Dalla pagina alla realtà
Il percorso è iniziato tra i banchi, con la lettura e l’analisi di “Una storia semplice” di Leonardo Sciascia. Grazie alla mediazione dei professori, le parole del “Gigante” di Racalmuto sono diventate uno strumento per analizzare il presente e sviluppare uno spirito critico contro ogni forma di prevaricazione.
L’incontro con Mare Vivo
Oggi la teoria ha lasciato spazio al confronto diretto con l’associazione Mare Vivo.
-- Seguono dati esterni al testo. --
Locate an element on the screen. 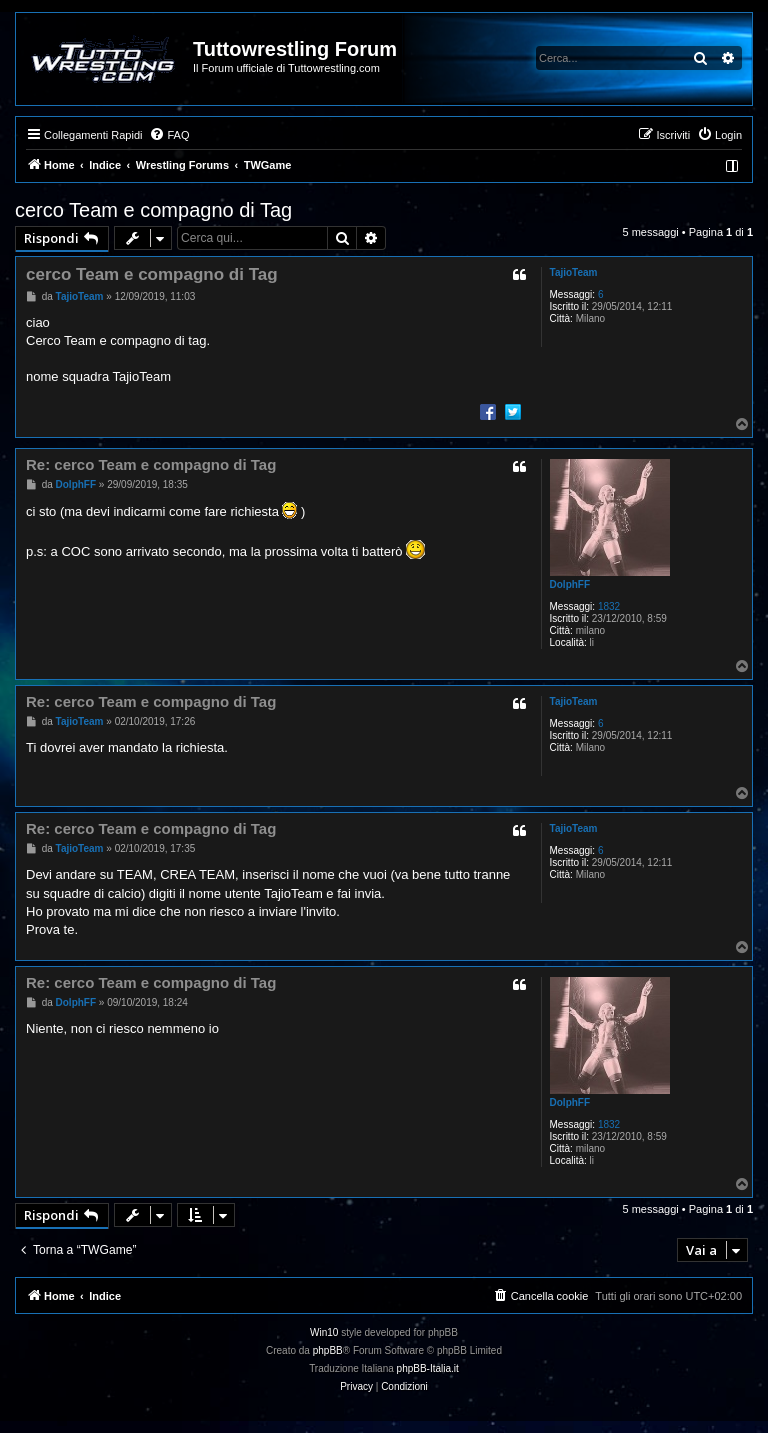 This screenshot has width=768, height=1433. Re: cerco Team e compagno di Tag is located at coordinates (151, 464).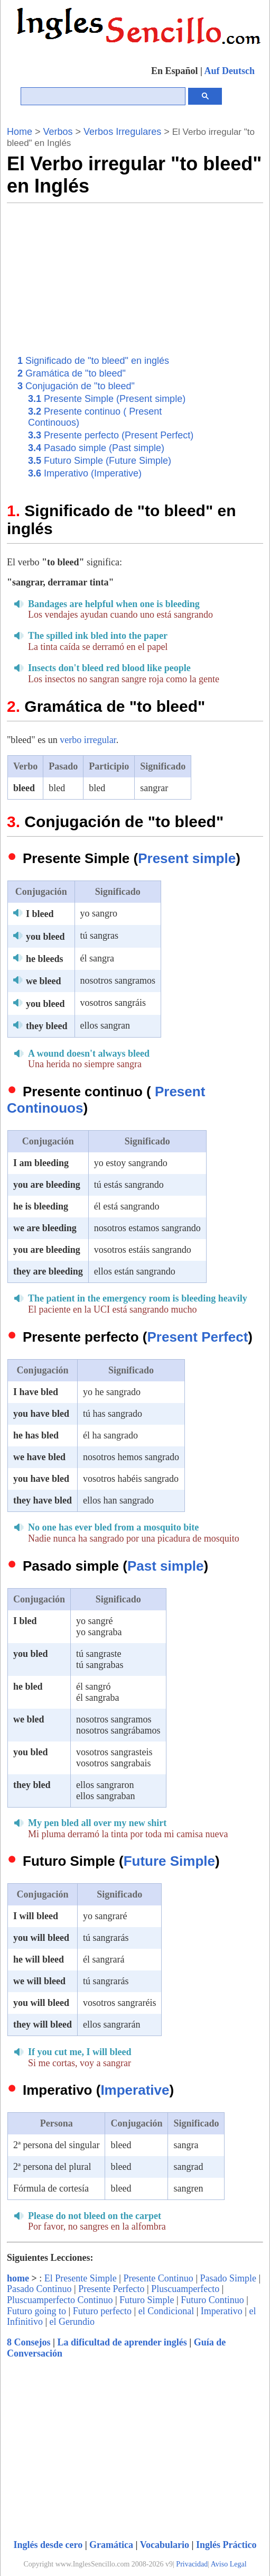 The image size is (270, 2576). I want to click on Present Perfect, so click(197, 1337).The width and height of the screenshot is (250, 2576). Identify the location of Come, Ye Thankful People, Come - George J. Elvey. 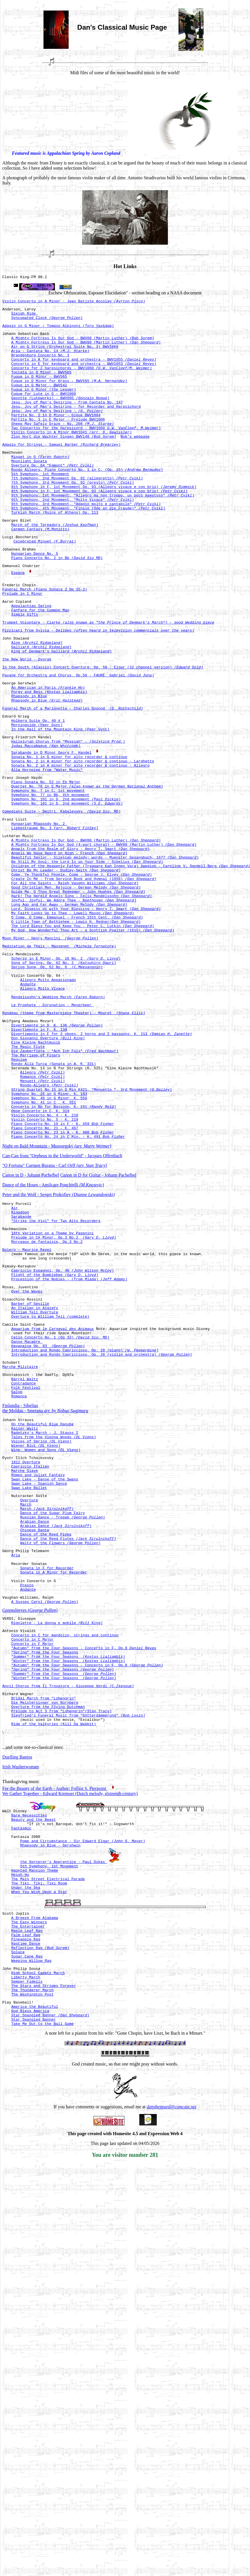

Gli esperti hanno dialogato con i ragazzi sull’importanza della tutela del nostro ecosistema marino, dimostrando come la legalità passi anche attraverso il rispetto della natura che ci circonda.
Educare alla bellezza
Il progetto, coordinato dalla Prof.ssa Campione, continuerà fino a maggio, portando i ragazzi a scoprire che la “Sicilia che vorrei” si costruisce ogni giorno con la consapevolezza e la tutela della bellezza, letteraria e naturalistica. Un ringraziamento speciale alla preside Maria Paola Raia e al collegio docenti per avere accolto ed approvato il progetto. Come diceva Paolo Borsellino “la mafia teme la scuola più della giustizia, l’istruzione toglie erba sotto i piedi della cultura mafiosa.”